Pour cela nous souhaitons d'abord faire connaître le sondage dans les lieux où est célébrée la messe traditionnelle car
les fidèles qui y viennent pourront le faire connaître autour d'eux. Nous pouvons envoyer un nombre adéquat
d'exemplaires à toute personne qui nous proposerait de les distribuer à la sortie de sa chapelle ou en un autre lieu et ceci
à nos frais bien sûr.

AgoraMag : Le sondage a fait l'objet de diverses objections.
La première objection qui vient à l'esprit, c'est "A quoi ça sert ? Le nombre n'a jamais fait la vérité, nous
n'avions pas besoin de cela pour être attaché à la liturgie traditionnelle"

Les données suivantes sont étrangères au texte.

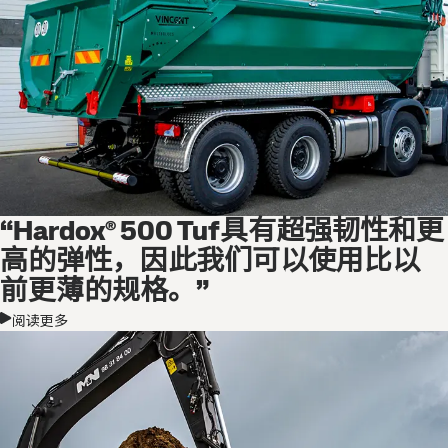
“Hardox® 500 Tuf具有超强韧性和更
高的弹性，因此我们可以使用比以
前更薄的规格。”
阅读更多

Nous pensons qu'au contraire des faits, des études , des analyses diffusées sont de nature à influencer tous ceux qui
peuvent intervenir dans les décisions : le clergé, les évêques, les autorités romaines; il ne s'agit pas d'utiliser le nombre
comme une pression mais il ne faudrait pas que l'idéal anti-démocratique de certaines personnes leur fasse oublier le
bien commun; il est normal et juste dans un diocèse de tenir compte de l'opinion des uns ou des autres avant de prendre
une décision; justement notre sondage peut rassurer les évêques : la libre autorisation de la messe traditionnelle ne
suscitera aucune difficulté !

AgoraMag : On pourra dire aussi que "vous interprétez les résultats, il n'y a pas 60% de catholiques attachés
à l'ancienne liturgie; les gens n'ont pas répondu qu'ils assisteraient à la messe traditionnelle s'ils en avaient la
possibilité mais seulement si ils en avaient l'occasion"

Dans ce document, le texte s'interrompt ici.